*What you need to do:* Transcribe each record exactly as it appears.

START Source material

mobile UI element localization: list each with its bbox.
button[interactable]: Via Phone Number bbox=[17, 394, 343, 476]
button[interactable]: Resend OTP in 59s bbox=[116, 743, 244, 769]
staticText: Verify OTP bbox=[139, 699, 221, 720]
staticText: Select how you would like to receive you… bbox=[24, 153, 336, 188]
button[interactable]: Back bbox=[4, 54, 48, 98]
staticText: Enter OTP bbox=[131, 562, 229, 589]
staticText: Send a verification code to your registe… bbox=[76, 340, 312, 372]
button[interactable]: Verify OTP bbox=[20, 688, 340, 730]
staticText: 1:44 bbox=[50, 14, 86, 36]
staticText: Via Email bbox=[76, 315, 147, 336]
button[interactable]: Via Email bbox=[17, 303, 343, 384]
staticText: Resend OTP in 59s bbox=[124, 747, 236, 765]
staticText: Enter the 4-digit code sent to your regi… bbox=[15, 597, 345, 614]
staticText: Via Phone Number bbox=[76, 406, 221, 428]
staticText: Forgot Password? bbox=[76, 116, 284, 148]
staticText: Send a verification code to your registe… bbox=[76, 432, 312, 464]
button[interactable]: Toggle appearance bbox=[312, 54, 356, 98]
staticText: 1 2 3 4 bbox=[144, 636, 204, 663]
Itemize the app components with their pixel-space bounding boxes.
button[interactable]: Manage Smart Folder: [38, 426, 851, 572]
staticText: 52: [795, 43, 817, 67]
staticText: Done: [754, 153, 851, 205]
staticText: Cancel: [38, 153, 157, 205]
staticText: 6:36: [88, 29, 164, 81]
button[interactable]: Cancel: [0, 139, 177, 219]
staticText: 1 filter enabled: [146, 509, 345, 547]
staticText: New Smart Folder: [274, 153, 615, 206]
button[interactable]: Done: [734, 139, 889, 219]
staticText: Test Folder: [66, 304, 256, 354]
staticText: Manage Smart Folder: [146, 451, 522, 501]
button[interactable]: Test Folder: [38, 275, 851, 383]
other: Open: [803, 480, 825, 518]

END Source material

*Response to the exercise:*
mobile UI element localization: list each with its bbox.
button[interactable]: Via Phone Number bbox=[17, 394, 343, 476]
button[interactable]: Resend OTP in 59s bbox=[116, 743, 244, 769]
staticText: Verify OTP bbox=[139, 699, 221, 720]
staticText: Select how you would like to receive you… bbox=[24, 153, 336, 188]
button[interactable]: Back bbox=[4, 54, 48, 98]
staticText: Enter OTP bbox=[131, 562, 229, 589]
staticText: Send a verification code to your registe… bbox=[76, 340, 312, 372]
button[interactable]: Verify OTP bbox=[20, 688, 340, 730]
staticText: 1:44 bbox=[50, 14, 86, 36]
staticText: Via Email bbox=[76, 315, 147, 336]
button[interactable]: Via Email bbox=[17, 303, 343, 384]
staticText: Resend OTP in 59s bbox=[124, 747, 236, 765]
staticText: Enter the 4-digit code sent to your regi… bbox=[15, 597, 345, 614]
staticText: Via Phone Number bbox=[76, 406, 221, 428]
staticText: Forgot Password? bbox=[76, 116, 284, 148]
staticText: Send a verification code to your registe… bbox=[76, 432, 312, 464]
button[interactable]: Toggle appearance bbox=[312, 54, 356, 98]
staticText: 1 2 3 4 bbox=[144, 636, 204, 663]
Itemize the app components with their pixel-space bounding boxes.
button[interactable]: Manage Smart Folder: [38, 426, 851, 572]
staticText: 52: [795, 43, 817, 67]
staticText: Done: [754, 153, 851, 205]
staticText: Cancel: [38, 153, 157, 205]
staticText: 6:36: [88, 29, 164, 81]
button[interactable]: Cancel: [0, 139, 177, 219]
staticText: 1 filter enabled: [146, 509, 345, 547]
staticText: New Smart Folder: [274, 153, 615, 206]
button[interactable]: Done: [734, 139, 889, 219]
staticText: Test Folder: [66, 304, 256, 354]
staticText: Manage Smart Folder: [146, 451, 522, 501]
button[interactable]: Test Folder: [38, 275, 851, 383]
other: Open: [803, 480, 825, 518]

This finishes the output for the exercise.